In the last years of his life, Pfeifer was finally awarded the Golden Decoration of Honor for Services to the Republic of Austria (2018), the Golden Decoration of Honor for Services to the Province of Vienna (2022) and the Golden Decoration of Honor for Services to the Province of Lower Austria (2022), awards that had long been denied to him. In 2022, he also received the Simon Wiesenthal Prize.

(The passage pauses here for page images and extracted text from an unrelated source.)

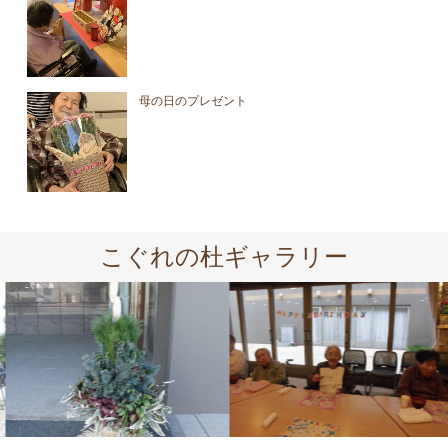
母の日のプレゼント
こぐれの杜ギャラリー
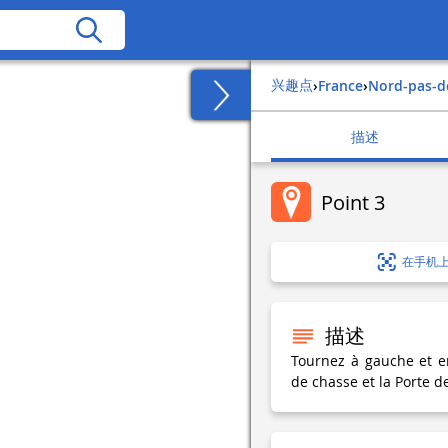
兴趣点
›
france
›
nord-pas-d
描述
Point 3
在手机
描述
Tournez à gauche et e
de chasse et la Porte d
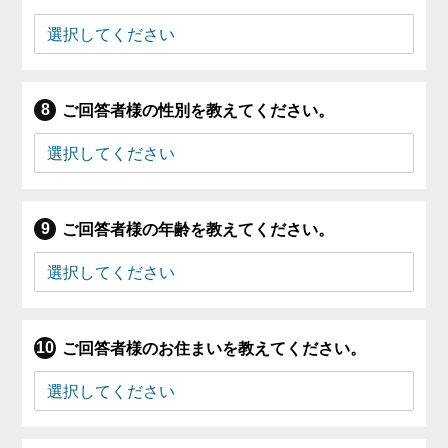
ご回答者様の性別を教えてください。
ご回答者様の年齢を教えてください。
ご回答者様のお住まいを教えてください。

Pfeifer and his wife, Dagmar, was an important support for him, and not only on his lecture tours. He traveled the world with her. In 2011, they both came to the USA for lectures and to present the film that we, together with Maria and Ingo Pohn-Lauggas and Daniel Binder, had made about his life [1]. The film was shown in Karl’s and Dagmar’s presence in the Center for Austrian Studies at the University of Minnesota on March 29, 2011, followed by a discussion with students and academics. Afterwards a similar event was hosted by the Austrian Cultural Forum in New York. Even though this was his last transatlantic trip, it was by no means his last voyage. Even in his late 80s, Karl Pfeifer continued to be active internationally. In 2014, he lectured at the Austrian Cultural Forum in London. In 2015, he participated in a discussion in Istanbul at the Ashkenazi Synagogue on Shoah Remembrance Day. Until the COVID-19 Pandemic, when almost all school events were canceled, Pfeifer performed tirelessly as a contemporary witness in school classes. In 2022 he was still participating in public discussions in Germany, Austria and Italy. Pfeifer also continued to write for Hungarian, Austrian, Italian, British, German and Israeli newspapers and book contributions. Public events with him were already planned for 2023. 

Karl Pfeifer passed away on January 6th, 2023 in the arms of his wife Dagmar. Vienna loses not only one of the last Jewish survivors, but also a loud and often uncomfortable voice against antisemitism and against the authoritarian developments in Hungary.

1. The documentary can be seen for free on Vimeo.com (https://vimeo.com/124834106) “Somehow in Between - The Life of the Journalist Karl Pfeifer” (German with English Subtitles), created by: Maria Pohn-Lauggas, Mary Kreutzer, Ingo Pohn-Lauggas, Thomas Schmidinger. Cut: Daniel Binder.